Can I avoid taxes by moving to another country after holding crypto for 11 months?

No. Germany taxes you based on your tax residency at the time of the sale. If you move after 11 months and sell your crypto in your new country, you’ll be subject to that country’s rules - which likely won’t be as favorable. To benefit from Germany’s exemption, you must be a German tax resident when you sell. Simply holding crypto while living abroad doesn’t trigger the exemption.

Are NFTs treated the same as Bitcoin under Germany’s tax law?

Yes. Since the March 2025 guidance from the Federal Ministry of Finance, NFTs are treated the same as other cryptocurrencies for tax purposes. If you hold an NFT for 12 months and then sell it, your profit is tax-free. If you sell it before 12 months, it’s taxed as income. The same €1,000 short-term exemption applies.

Do I need to report crypto even if I didn’t sell anything?

Yes - if you earned income from crypto. Staking rewards, mining, DeFi yields, or payments received in crypto must be reported if they exceed €256 in value for the year. You don’t need to report holdings or unsold assets. But if you received any crypto as income, even if you didn’t sell, you must include it in your tax return.

What happens if I forget to report a crypto sale under 12 months?

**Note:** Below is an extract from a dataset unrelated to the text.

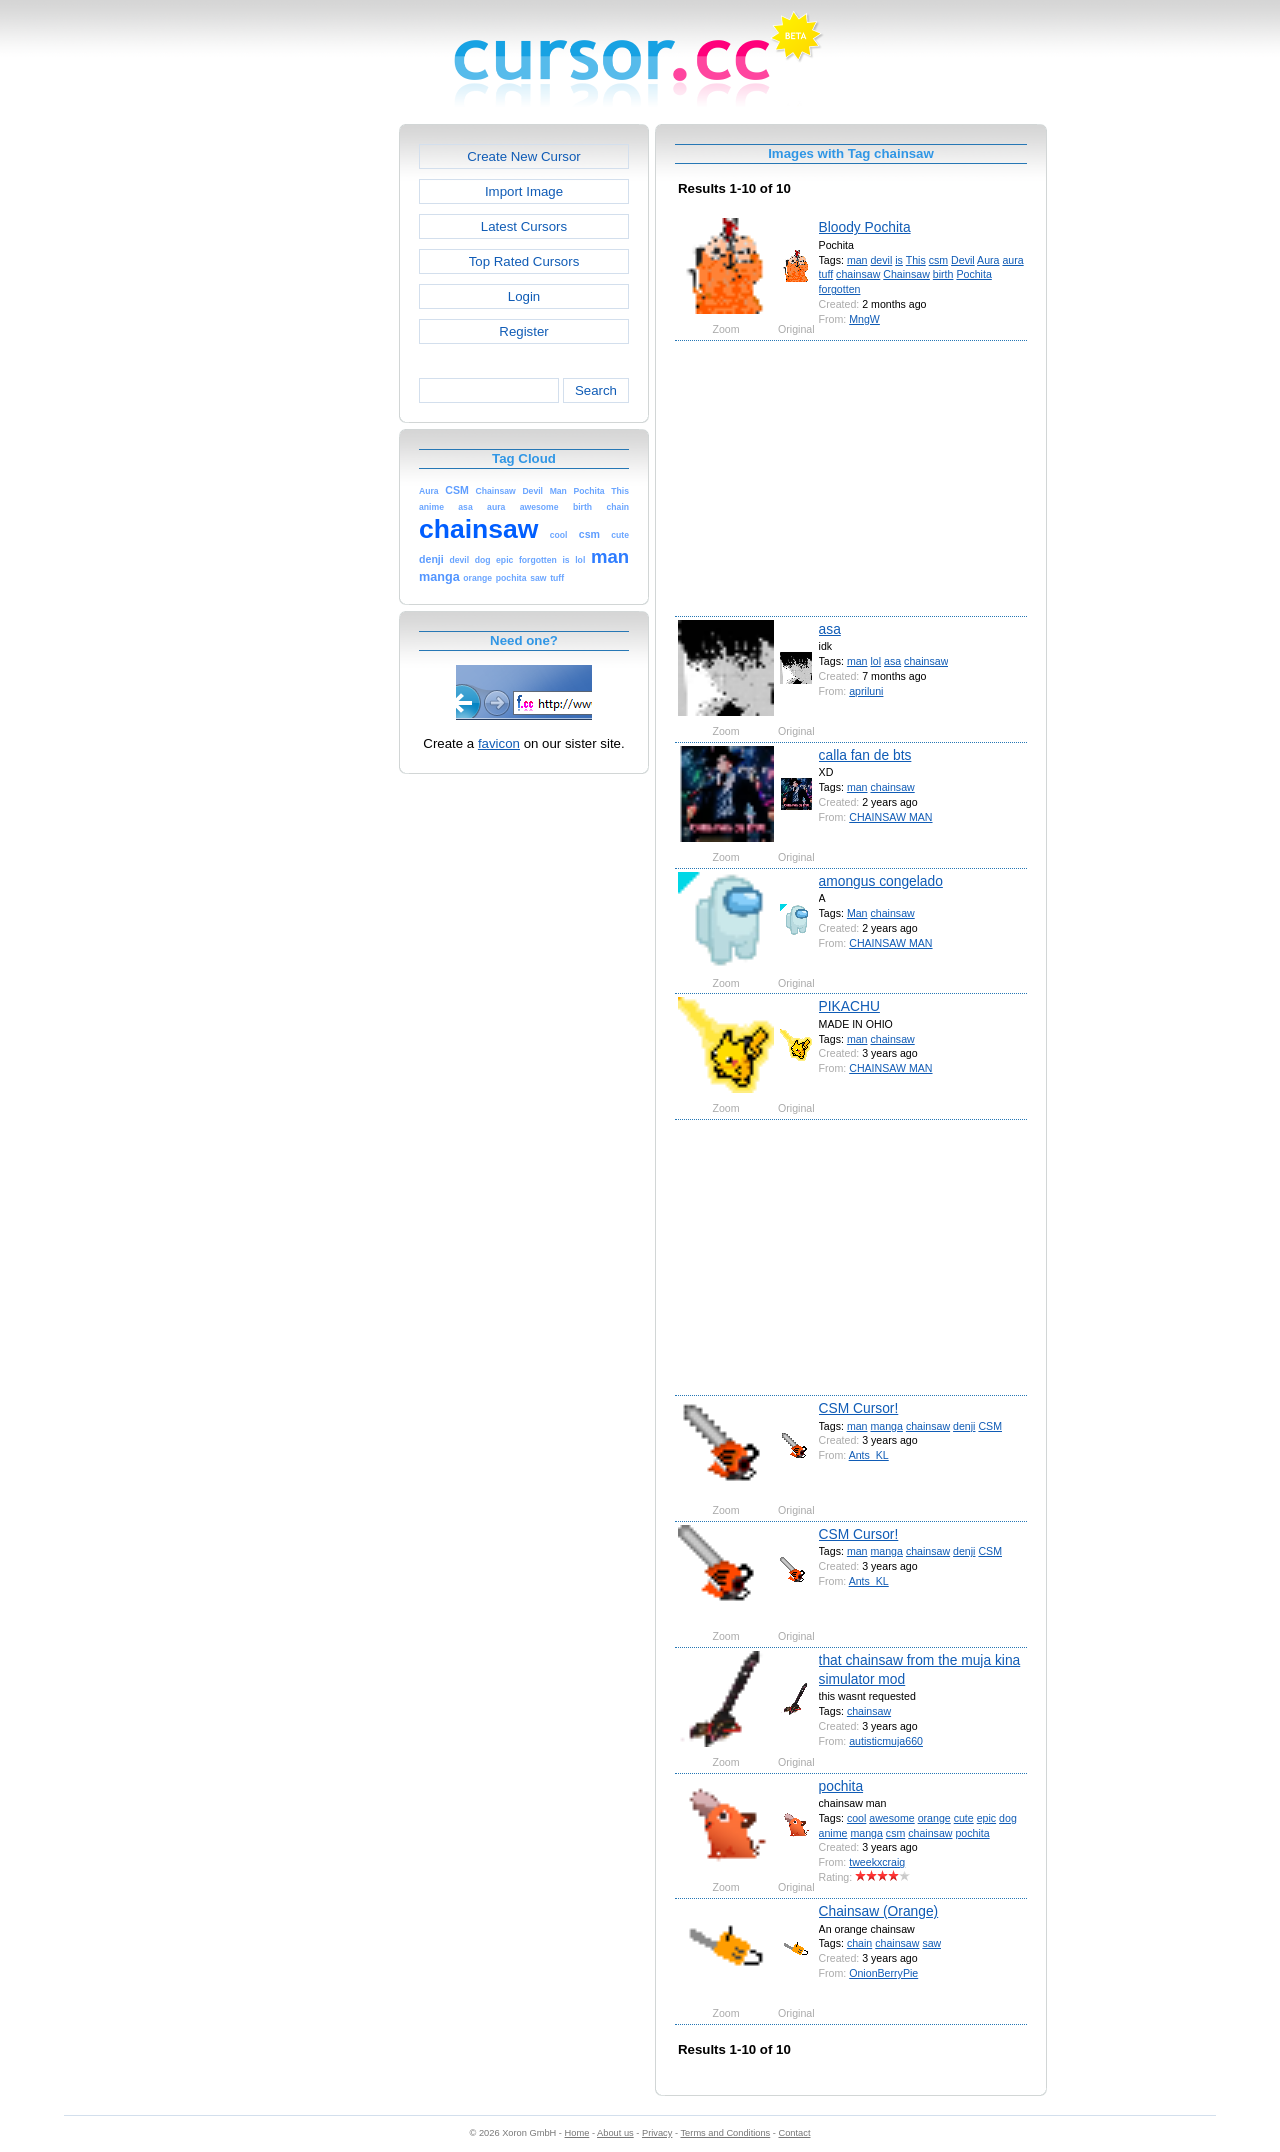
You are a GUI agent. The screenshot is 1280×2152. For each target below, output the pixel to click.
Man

The BZSt is now automatically collecting transaction data from major German exchanges starting in 2026. Even if you don’t report, they’ll know. Penalties for underreporting can reach 10% of the unpaid tax, plus interest. If you made a mistake, file an amended return (Berichtigung) as soon as possible. Voluntary disclosure usually results in lighter penalties.

Is there a limit to how much crypto I can hold tax-free?

No. There’s no cap on the value of your holdings or the size of your gains. Whether you made €5,000 or €500,000 from selling Bitcoin after holding it for 12 months, you pay zero tax. The exemption is unlimited - as long as the holding period is met.

Can I use the 12-month exemption for crypto I received as a gift?

Yes - but the holding period starts from when the original owner bought it, not when you received it. If your friend gifted you Bitcoin they bought in January 2023, and you sell it in February 2025, you’ve held it for 25 months - so it’s tax-free. You need proof of the original purchase date, which can be tricky. Keep records of the gift transfer and the sender’s acquisition history if possible.

Does the 12-month rule apply to crypto held in foreign exchanges?

Yes. Where you hold your crypto doesn’t matter. Whether it’s on Coinbase, Kraken, Binance, or a personal wallet, the German tax rules apply as long as you’re a German tax resident. The BZSt is already receiving data from foreign exchanges through international agreements, so hiding assets abroad won’t help you avoid reporting.

Will Germany’s crypto tax law change in 2026?

It’s possible, but not guaranteed. The EU’s DAC8 directive could force Germany to adopt a standardized 15% capital gains tax after 365 days by 2027. However, experts believe existing holdings will be grandfathered in. If you’ve already held crypto for over a year by 2026, you’re likely protected. New purchases after 2026 might face new rules - but the 12-month exemption isn’t disappearing tomorrow.